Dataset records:
● ● ●

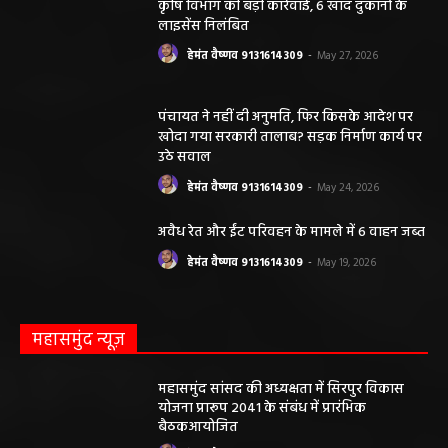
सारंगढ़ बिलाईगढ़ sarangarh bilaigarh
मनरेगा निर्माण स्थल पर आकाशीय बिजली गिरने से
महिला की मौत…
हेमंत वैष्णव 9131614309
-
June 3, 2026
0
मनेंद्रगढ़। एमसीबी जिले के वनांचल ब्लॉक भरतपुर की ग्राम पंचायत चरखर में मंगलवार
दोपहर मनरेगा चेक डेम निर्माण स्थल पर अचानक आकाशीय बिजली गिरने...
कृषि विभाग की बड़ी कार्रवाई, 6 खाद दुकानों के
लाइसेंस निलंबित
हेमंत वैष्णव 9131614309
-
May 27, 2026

● ● ●

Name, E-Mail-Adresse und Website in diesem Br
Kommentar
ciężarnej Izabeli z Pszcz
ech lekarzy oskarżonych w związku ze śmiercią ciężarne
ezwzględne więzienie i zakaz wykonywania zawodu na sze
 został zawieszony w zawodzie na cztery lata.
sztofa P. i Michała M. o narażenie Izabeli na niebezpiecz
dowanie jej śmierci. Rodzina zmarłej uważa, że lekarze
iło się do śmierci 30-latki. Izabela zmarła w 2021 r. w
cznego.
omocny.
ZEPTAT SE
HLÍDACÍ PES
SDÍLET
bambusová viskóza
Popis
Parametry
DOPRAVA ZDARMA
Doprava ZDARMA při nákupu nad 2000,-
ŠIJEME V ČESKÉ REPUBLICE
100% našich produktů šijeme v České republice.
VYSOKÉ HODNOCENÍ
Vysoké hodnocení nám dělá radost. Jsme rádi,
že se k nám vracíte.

● ● ●

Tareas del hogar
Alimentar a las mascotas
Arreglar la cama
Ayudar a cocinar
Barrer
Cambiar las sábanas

● ● ●

Task description> Look above for the line with "मनेंद्रगढ़। एमसीबी जिले" and the line with "May 27, 2026"; transcribe both and all lines in between, exactly, and nothing else.

Task result>
मनेंद्रगढ़। एमसीबी जिले के वनांचल ब्लॉक भरतपुर की ग्राम पंचायत चरखर में मंगलवार
दोपहर मनरेगा चेक डेम निर्माण स्थल पर अचानक आकाशीय बिजली गिरने...
कृषि विभाग की बड़ी कार्रवाई, 6 खाद दुकानों के
लाइसेंस निलंबित
हेमंत वैष्णव 9131614309
-
May 27, 2026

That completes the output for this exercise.